November 8, 2011 at 4:16 am
Hi,
In our DW we have a facts table with millions of millions of rows.
Every 20 mins or so we want to copy this data to our DM. The old data must be replaced or updated. No conversion needed. Just a copy of the whole table.
Now what would be the most efficient way to do this?
Currently we are doing a copy of the whole table. Just dumping it into the DM table. And setting an int attribute to -1
All previous data in our DM has the same attribute set to 1.
And then we update the entire table. Changing the sign on every record.
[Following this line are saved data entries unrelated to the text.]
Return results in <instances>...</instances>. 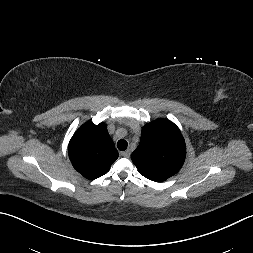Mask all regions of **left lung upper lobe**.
Masks as SVG:
<instances>
[{
  "instance_id": "obj_1",
  "label": "left lung upper lobe",
  "mask_w": 253,
  "mask_h": 253,
  "mask_svg": "<svg viewBox=\"0 0 253 253\" xmlns=\"http://www.w3.org/2000/svg\"><path fill=\"white\" fill-rule=\"evenodd\" d=\"M186 146L179 128L169 120L157 119L143 127L132 161L146 178L162 182L182 167Z\"/></svg>"
}]
</instances>
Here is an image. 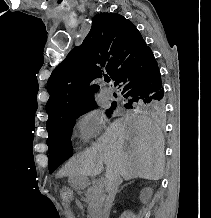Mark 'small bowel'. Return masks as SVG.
<instances>
[{"label":"small bowel","instance_id":"obj_1","mask_svg":"<svg viewBox=\"0 0 211 218\" xmlns=\"http://www.w3.org/2000/svg\"><path fill=\"white\" fill-rule=\"evenodd\" d=\"M76 205H77L78 207H81V204H80V203H78V202H76Z\"/></svg>","mask_w":211,"mask_h":218}]
</instances>
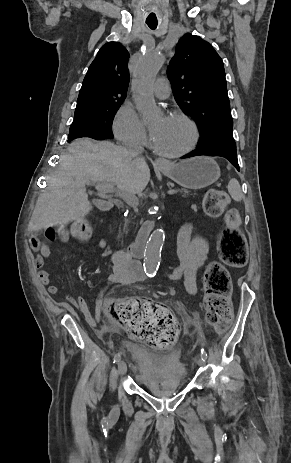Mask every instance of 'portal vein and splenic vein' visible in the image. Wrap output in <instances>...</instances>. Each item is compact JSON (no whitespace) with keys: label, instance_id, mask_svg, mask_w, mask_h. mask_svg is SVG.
Masks as SVG:
<instances>
[{"label":"portal vein and splenic vein","instance_id":"18ae733b","mask_svg":"<svg viewBox=\"0 0 291 463\" xmlns=\"http://www.w3.org/2000/svg\"><path fill=\"white\" fill-rule=\"evenodd\" d=\"M95 188L103 193V194H110V193H115L118 197L124 199L129 205L135 207L138 205V198L134 196L133 194H128L126 192H123L121 190H118L114 187L113 184L107 183V182H95L94 183ZM168 194H176L177 190L176 189H169L167 191Z\"/></svg>","mask_w":291,"mask_h":463}]
</instances>
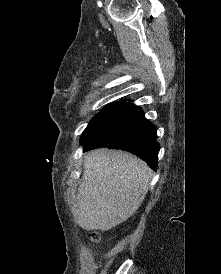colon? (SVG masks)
<instances>
[{"label":"colon","mask_w":221,"mask_h":274,"mask_svg":"<svg viewBox=\"0 0 221 274\" xmlns=\"http://www.w3.org/2000/svg\"><path fill=\"white\" fill-rule=\"evenodd\" d=\"M91 239L94 241V242H98L100 240V235L97 233V232H93L91 234Z\"/></svg>","instance_id":"obj_1"}]
</instances>
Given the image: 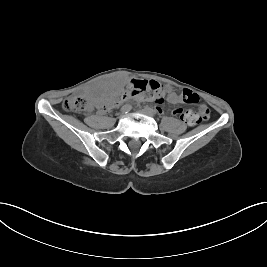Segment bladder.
Returning a JSON list of instances; mask_svg holds the SVG:
<instances>
[{"mask_svg": "<svg viewBox=\"0 0 267 267\" xmlns=\"http://www.w3.org/2000/svg\"><path fill=\"white\" fill-rule=\"evenodd\" d=\"M114 91H117V89H115V88H112Z\"/></svg>", "mask_w": 267, "mask_h": 267, "instance_id": "obj_1", "label": "bladder"}]
</instances>
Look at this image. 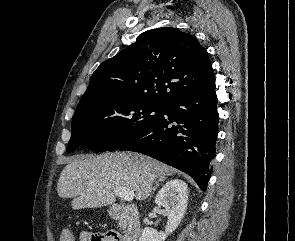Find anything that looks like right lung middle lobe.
I'll use <instances>...</instances> for the list:
<instances>
[{"label":"right lung middle lobe","instance_id":"1","mask_svg":"<svg viewBox=\"0 0 295 241\" xmlns=\"http://www.w3.org/2000/svg\"><path fill=\"white\" fill-rule=\"evenodd\" d=\"M162 106L115 95L82 99L74 113L67 152L79 146L95 151L117 149L132 135L155 120Z\"/></svg>","mask_w":295,"mask_h":241}]
</instances>
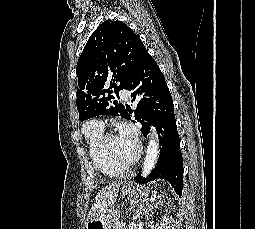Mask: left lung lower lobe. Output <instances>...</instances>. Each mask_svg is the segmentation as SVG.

And then deleting all -1 rows.
This is not working at the speeds we want.
Any suggestions?
November 8, 2011 at 4:53 am
A few ideas:
You could consider creating a view with the same name and schema as your current DM table has, that just passes through the data from the DM table (which would now have a different name). Now when it's time to do a fresh DM load, you can build a new empty table, bulk insert into it, add your indexes and so forth, and then issue an ALTER VIEW to point the view at the new table. Then, either drop the old table or truncate it and use it for your next bulk insert, at which point you will point the view back to it. This gives you the speed of bulk loading into an empty table with no constraints enabled, and you don't have the overhead of updating your flag column and deleting old rows. It also results in no downtime for your end users (the ALTER VIEW should be almost instantaneous), and because the view has the same name that the table used to have, it should be transparent to any reports or querying tools that you already have in place.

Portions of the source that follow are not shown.